Sus palabras preferidas: «Renoir pintaba lo que veía. Yo pinto lo que he entendido…».
Léger murió siendo comunista, después de creer para siempre en la mayor charlatanería sin precedentes del mundo. No se excluye que, como muchos pintores, fuera tonto.
Llevé la chaqueta unos ocho años. La vestía en ocasiones particularmente solemnes. Aunque, durante ese tiempo, la pana se gastó tanto que las manchas de pintura desaparecieron.
Pocos sabían que aquella chaqueta había pertenecido a Ferdinand Léger.
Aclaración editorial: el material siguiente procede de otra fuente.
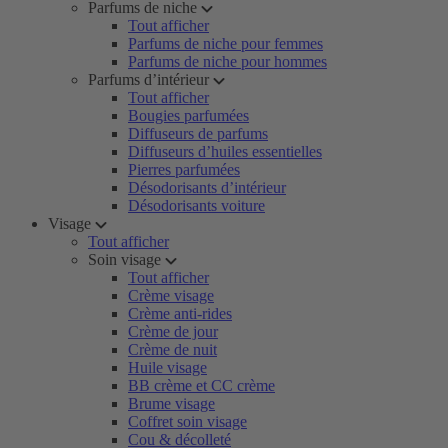
Parfums de niche
Tout afficher
Parfums de niche pour femmes
Parfums de niche pour hommes
Parfums d’intérieur
Tout afficher
Bougies parfumées
Diffuseurs de parfums
Diffuseurs d’huiles essentielles
Pierres parfumées
Désodorisants d’intérieur
Désodorisants voiture
Visage
Tout afficher
Soin visage
Tout afficher
Crème visage
Crème anti-rides
Crème de jour
Crème de nuit
Huile visage
BB crème et CC crème
Brume visage
Coffret soin visage
Cou & décolleté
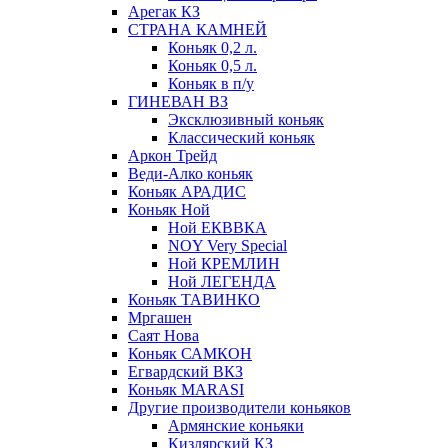
Арегак КЗ
СТРАНА КАМНЕЙ
Коньяк 0,2 л.
Коньяк 0,5 л.
Коньяк в п/у
ГИНЕВАН ВЗ
Эксклюзивный коньяк
Классический коньяк
Аркон Трейд
Веди-Алко коньяк
Коньяк АРАДИС
Коньяк Ной
Ной ЕКВВКА
NOY Very Special
Ной КРЕМЛИН
Ной ЛЕГЕНДА
Коньяк ТАВИНКО
Мргашен
Саят Нова
Коньяк САМКОН
Егвардский ВКЗ
Коньяк MARASI
Другие производители коньяков
Армянские коньяки
Кизлярский КЗ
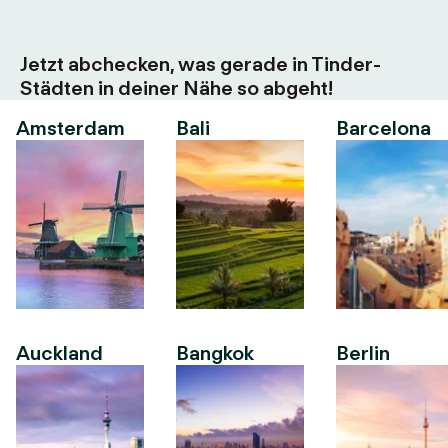
Jetzt abchecken, was gerade in Tinder-
Städten in deiner Nähe so abgeht!
Amsterdam
Bali
Barcelona
Auckland
Bangkok
Berlin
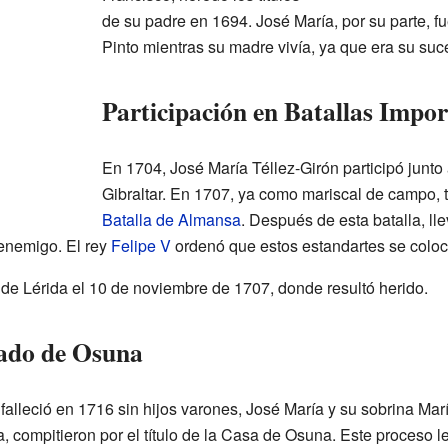
de su padre en 1694. José María, por su parte, 
Pinto mientras su madre vivía, ya que era su suce
Participación en Batallas Impor
En 1704, José María Téllez-Girón participó junto 
Gibraltar. En 1707, ya como mariscal de campo, 
Batalla de Almansa
. Después de esta batalla, ll
enemigo. El rey
Felipe V
ordenó que estos estandartes se coloc
 de Lérida el 10 de noviembre de 1707, donde resultó herido.
cado de Osuna
alleció en 1716 sin hijos varones, José María y su sobrina Ma
 compitieron por el título de la Casa de Osuna. Este proceso le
Se lo conté a muy pocas personas. Me gustaba conservar aquel misterio lastimoso.
Pasó el tiempo. Vinimos a los Estados Unidos. Nina Cherkásova falleció, dejándole a mi madre mil quinientos rublos. En la Unión Soviética era mucho dinero.
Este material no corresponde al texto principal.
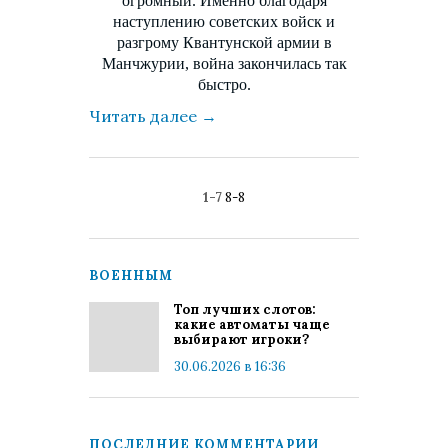
огромный. Именно благодаря
наступлению советских войск и
разгрому Квантунской армии в
Манчжурии, война закончилась так
быстро.
Читать далее
→
1-7
8-8
ВОЕННЫМ
Топ лучших слотов:
какие автоматы чаще
выбирают игроки?
30.06.2026 в 16:36
ПОСЛЕДНИЕ КОММЕНТАРИИ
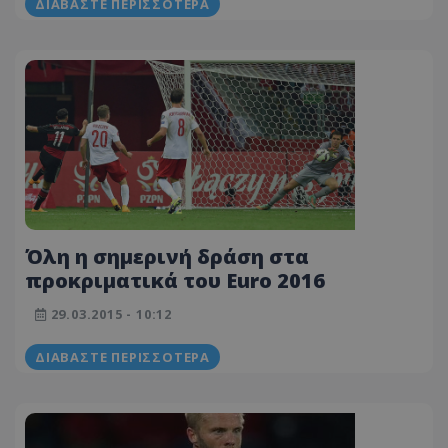
ΔΙΑΒΆΣΤΕ ΠΕΡΙΣΣΌΤΕΡΑ
Όλη η σημερινή δράση στα
προκριματικά του Euro 2016
29.03.2015 - 10:12
ΔΙΑΒΆΣΤΕ ΠΕΡΙΣΣΌΤΕΡΑ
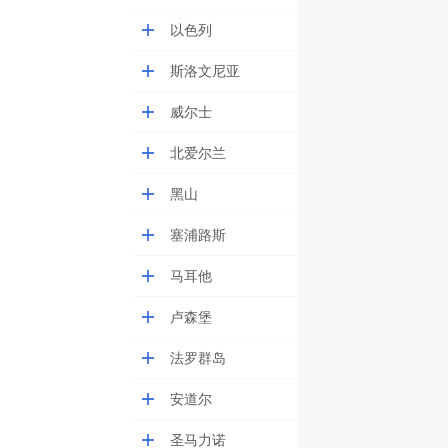
以色列
斯洛文尼亚
威尔士
北爱尔兰
黑山
塞浦路斯
马耳他
卢森堡
法罗群岛
安道尔
圣马力诺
Resultaba bastante complicado cobrarlos en Nueva York. Hubiera requerido gestiones y esfuerzos increíbles.
Decidimos actuar de otra manera. Otorgamos un poder a mi hermano mayor. Pero aquello también resultó difícil y trabajoso. Estuve dos meses ocupado con los papeles. Uno de ellos lo firmó personalmente el señor Schulz.
En agosto, mi hermano me dijo que había recibido el dinero. No expresó su agradecimiento. Quizá el dinero no lo valga.
A veces mi hermano me telefonea por la mañana temprano. O sea, de madrugada según la hora de Leningrado. En esos casos, su voz es sospechosamente ronca. Además, se escuchan gritos femeninos: —¡Háblale de los cosméticos!
O, si no:
—Explícale a ese idiota que lo mejor son los abrigos sintéticos, imitación de nutria…
Pero, en lugar de eso, mi hermano pregunta otras cosas.
—¿Cómo andan las cosas en los Estados Unidos? ¿Es verdad que ahí venden vodka las veinticuatro horas?
—Lo dudo, pero los bares están abiertos.
—¿Y la cerveza?
—En las tiendas que abren de noche hay toda la cerveza que quieras.
Se hace una pausa respetuosa.
—¡Geniales los capitalistas, conocen el negocio! —dice después.
—¿Y tú, cómo andas? —pregunto.
—Empieza con jota —responde—, digo, con ge: genial.
Otra vez nos hemos apartado del camino. Andrei Cherkásov también anda muy bien. En invierno será doctor en ciencias físicas. O físicomatemáticas… ¿Qué diferencia hay?